Treasury Secretary Steve Mnuchin gestures as he answers questions during a press briefing at the White House in Washington,  Feb. 23, 2018.
Treasury Secretary Steve Mnuchin gestures as he answers questions during a press briefing at the White House in Washington, Feb. 23, 2018.

The United States has blacklisted two dozen Russian "cyber actors" for interfering in the 2016 U.S. presidential election and other malicious cyber-attacks.

The U.S. Treasury Department sanctions targeted the GRU, the Russian military intelligence organization, and 13 Russians already indicted by U.S. special counsel Robert Mueller in his investigation of Moscow's meddling in the election, and the Internet Research Agency, the St. Petersburg company that sought to sow discord in the U.S. election with fake stories and commentary about controversial American issues.

Treasury Secretary Steve Mnuchin said Thursdy the Trump administration "is confronting and countering malign Russian cyber activity, including their attempted interference in U.S. elections, destructive cyber-attacks, and intrusions targeting critical infrastructure.   These targeted sanctions are a part of a broader effort to address the ongoing nefarious attacks emanating from Russia."

The sanctions mark the first time the Trump administration has laid direct blame for election interference on the Russian government.

Trump has only reluctantly acknowledged Russian interference, saying it could have been other countries or individuals as well.  He has ridiculed claims that his campaign colluded with Russian interests during his successful run for a four-year White House term as an excuse by opposition Democrats to explain his upset win over former Secretary of State Hillary Clinton.

19 targeted

Treasury's action blocks any the 19 sanctioned individuals and five entities from doing any business in the United States, while saying that Americans "are generally prohibited from engaging in transactions with them."

Treasury said its "action counters Russia’s continuing destabilizing activities, ranging from interference in the 2016 U.S. election to conducting destructive cyber-attacks," including the June 2017 NotPetya attack that hit European businesses.

It described the NotPetya incident last year as "the most destructive and costly cyber-attack in history.  The attack resulted in billions of dollars in damage across Europe, Asia, and the United States, and significantly disrupted global shipping, trade, and the production of medicines.  Additionally, several hospitals in the United States were unable to create electronic records for more than a week."

The Treasury statement said that since "at least March 2016, Russian government cyber actors have also targeted U.S. government entities and multiple U.S. critical infrastructure sectors, including the energy, nuclear, commercial facilities, water, aviation, and critical manufacturing sectors."
Treasury said that in addition to imposing the sanctions, it is continuing to "pressure Russia for its ongoing efforts to destabilize Ukraine, occupy Crimea, meddle in elections, as well as for its endemic corruption and human rights abuses."

It said the "recent use of a military-grade nerve agent in an attempt to murder two (British) citizens further demonstrates the reckless and irresponsible conduct of its government."

Army Lieutenant General Paul Nakasone appears befo
Army Lieutenant General Paul Nakasone appears before the Senate Armed Services Committee to discuss his qualifications as nominee to lead the National Security Agency and U.S. Cyber Command, during a hearing on Capitol Hill in Washington, March 1, 2018.

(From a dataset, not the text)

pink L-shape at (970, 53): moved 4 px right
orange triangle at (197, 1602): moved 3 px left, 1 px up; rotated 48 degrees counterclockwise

Trump's choice to lead the National Security Agency, the lead U.S. electronic spy agency, also expressed concern about Russia’s cyber activity during his confirmation hearing at the Senate Intelligence Committee on Thursday.

"Unless the calculus changes, we should expect continued issues,” said Army Lt. Gen. Paul Nakasone, who has also been nominated to head the U.S. military’s Cyber Command.

But he agreed with lawmakers about the need for a comprehensive strategy for defending the country in cyber space, as well as to protect critical infrastructure like the U.S electrical grid.

“An overall strategy for how the nation is going to defend itself in cyber space is very important,” Nakasone said, calling it, “obviously one of the things that would help.”

The ranking Democrat on the Senate Intelligence Committee, Virginia’s Mark Warner, was more direct.

"We need a clearly articulated cyber doctrine that will deter nations like Russia from going after our crucial institutions," Warner said. "We've got make sure they know whether it's Russia or other near-peer adversaries that there will be consequences.”

U.S. intelligence officials have repeatedly warned Russian efforts to interfere with U.S. elections continue unabated, as Moscow views its efforts in the 2016 U.S. presidential election as a success.